Directions for this task: Take the entries below and print, exactly, the stretch from the line containing "This thought directly" through the line containing "expressive celebration. The", both included.

Data records:

•••

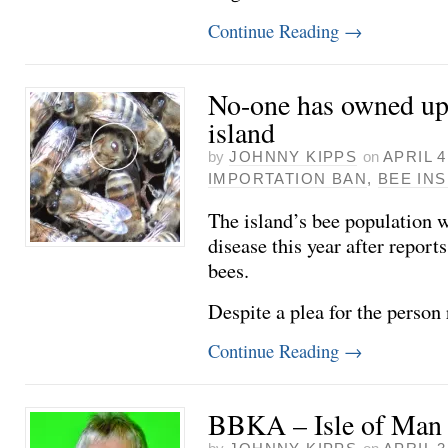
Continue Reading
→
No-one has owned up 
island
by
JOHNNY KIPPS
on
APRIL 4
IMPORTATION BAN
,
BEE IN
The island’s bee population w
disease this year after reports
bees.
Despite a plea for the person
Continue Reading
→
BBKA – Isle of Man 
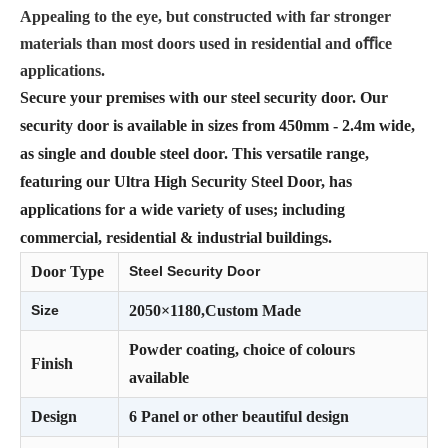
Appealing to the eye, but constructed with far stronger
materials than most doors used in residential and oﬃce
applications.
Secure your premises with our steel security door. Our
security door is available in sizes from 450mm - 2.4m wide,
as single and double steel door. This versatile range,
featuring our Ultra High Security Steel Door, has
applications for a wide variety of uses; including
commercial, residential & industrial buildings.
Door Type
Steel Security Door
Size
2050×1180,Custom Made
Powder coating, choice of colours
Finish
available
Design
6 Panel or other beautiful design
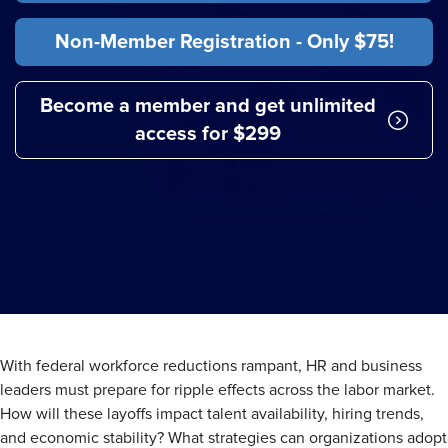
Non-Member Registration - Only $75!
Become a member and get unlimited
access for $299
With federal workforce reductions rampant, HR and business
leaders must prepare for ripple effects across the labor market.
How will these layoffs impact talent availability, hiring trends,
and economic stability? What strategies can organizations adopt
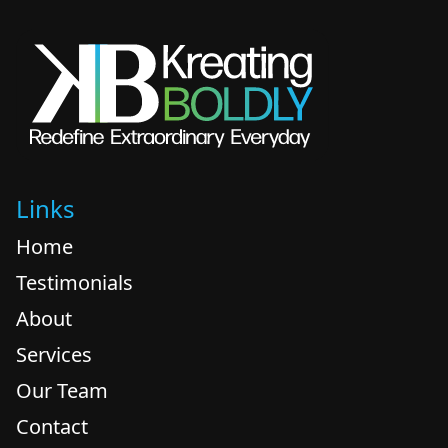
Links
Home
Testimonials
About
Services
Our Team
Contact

•••

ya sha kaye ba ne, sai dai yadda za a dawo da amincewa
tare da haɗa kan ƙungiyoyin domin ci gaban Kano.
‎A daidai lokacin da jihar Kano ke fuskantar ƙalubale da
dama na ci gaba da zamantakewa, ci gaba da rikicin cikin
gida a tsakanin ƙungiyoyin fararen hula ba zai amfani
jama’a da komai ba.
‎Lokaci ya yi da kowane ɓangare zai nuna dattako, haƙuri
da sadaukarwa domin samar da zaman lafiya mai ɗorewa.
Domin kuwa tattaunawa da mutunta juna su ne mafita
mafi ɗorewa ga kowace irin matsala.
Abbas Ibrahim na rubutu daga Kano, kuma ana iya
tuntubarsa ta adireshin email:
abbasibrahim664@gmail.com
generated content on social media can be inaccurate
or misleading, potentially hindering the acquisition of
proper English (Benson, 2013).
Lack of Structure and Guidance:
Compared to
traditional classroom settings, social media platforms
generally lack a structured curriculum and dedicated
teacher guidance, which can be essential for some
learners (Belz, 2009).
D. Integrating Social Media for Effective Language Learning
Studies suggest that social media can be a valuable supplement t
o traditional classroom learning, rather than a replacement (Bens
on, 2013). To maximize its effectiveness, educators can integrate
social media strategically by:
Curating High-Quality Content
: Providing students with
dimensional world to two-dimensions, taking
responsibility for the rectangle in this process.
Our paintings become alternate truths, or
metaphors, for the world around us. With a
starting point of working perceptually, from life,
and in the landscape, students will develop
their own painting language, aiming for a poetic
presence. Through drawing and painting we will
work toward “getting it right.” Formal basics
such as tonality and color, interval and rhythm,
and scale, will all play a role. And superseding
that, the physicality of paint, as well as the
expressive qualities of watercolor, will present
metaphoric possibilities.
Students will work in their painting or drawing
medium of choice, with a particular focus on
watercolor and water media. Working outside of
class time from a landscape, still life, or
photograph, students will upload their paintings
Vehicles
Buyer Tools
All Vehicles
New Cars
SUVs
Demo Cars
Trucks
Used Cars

•••

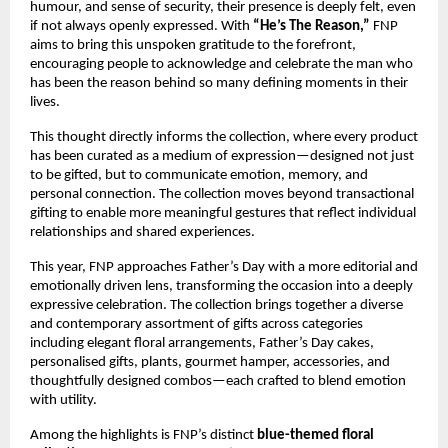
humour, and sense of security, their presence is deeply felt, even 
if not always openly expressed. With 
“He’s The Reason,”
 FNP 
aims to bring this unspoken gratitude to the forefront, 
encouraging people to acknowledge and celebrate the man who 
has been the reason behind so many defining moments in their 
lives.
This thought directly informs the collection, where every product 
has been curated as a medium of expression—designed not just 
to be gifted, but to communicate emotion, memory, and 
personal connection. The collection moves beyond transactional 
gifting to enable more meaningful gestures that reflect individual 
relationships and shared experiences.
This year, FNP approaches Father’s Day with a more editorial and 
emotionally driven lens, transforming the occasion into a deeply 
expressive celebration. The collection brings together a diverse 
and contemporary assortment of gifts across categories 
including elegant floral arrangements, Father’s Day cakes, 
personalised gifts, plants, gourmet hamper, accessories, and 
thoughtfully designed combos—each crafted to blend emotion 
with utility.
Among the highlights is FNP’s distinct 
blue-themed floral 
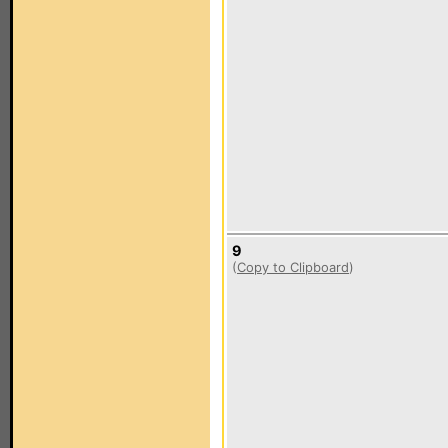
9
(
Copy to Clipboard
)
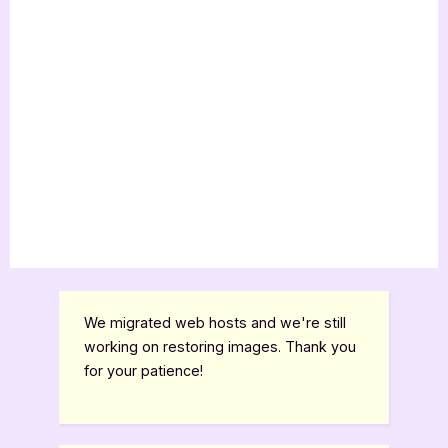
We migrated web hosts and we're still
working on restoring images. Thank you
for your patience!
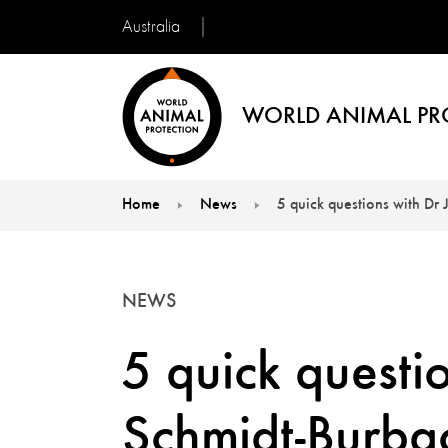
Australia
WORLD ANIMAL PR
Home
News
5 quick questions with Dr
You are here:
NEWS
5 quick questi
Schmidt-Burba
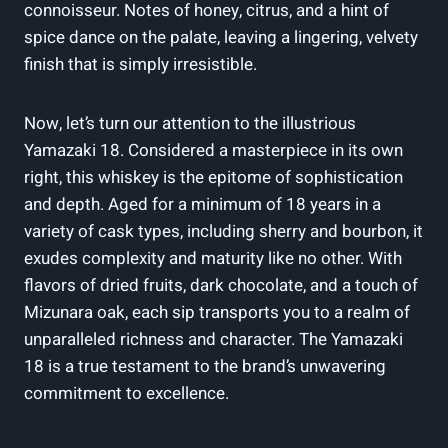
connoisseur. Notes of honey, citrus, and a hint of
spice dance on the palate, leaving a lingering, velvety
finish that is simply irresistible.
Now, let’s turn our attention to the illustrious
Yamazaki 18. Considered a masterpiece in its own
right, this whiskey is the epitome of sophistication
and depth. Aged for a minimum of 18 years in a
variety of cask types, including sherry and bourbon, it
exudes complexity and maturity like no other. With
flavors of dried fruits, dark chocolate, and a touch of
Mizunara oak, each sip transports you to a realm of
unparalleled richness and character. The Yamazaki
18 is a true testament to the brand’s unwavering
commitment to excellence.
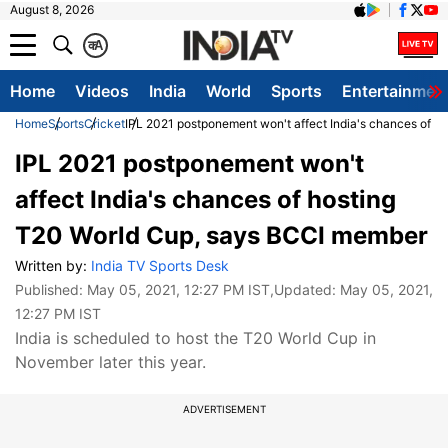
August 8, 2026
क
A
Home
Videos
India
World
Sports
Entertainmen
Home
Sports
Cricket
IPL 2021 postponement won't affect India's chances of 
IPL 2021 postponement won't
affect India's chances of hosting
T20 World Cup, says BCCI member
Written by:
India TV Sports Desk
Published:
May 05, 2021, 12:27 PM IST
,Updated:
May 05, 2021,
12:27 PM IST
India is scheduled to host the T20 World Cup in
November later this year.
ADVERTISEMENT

•••

Problem solution:
This thought directly informs the collection, where every product 
has been curated as a medium of expression—designed not just 
to be gifted, but to communicate emotion, memory, and 
personal connection. The collection moves beyond transactional 
gifting to enable more meaningful gestures that reflect individual 
relationships and shared experiences.
This year, FNP approaches Father’s Day with a more editorial and 
emotionally driven lens, transforming the occasion into a deeply 
expressive celebration. The collection brings together a diverse 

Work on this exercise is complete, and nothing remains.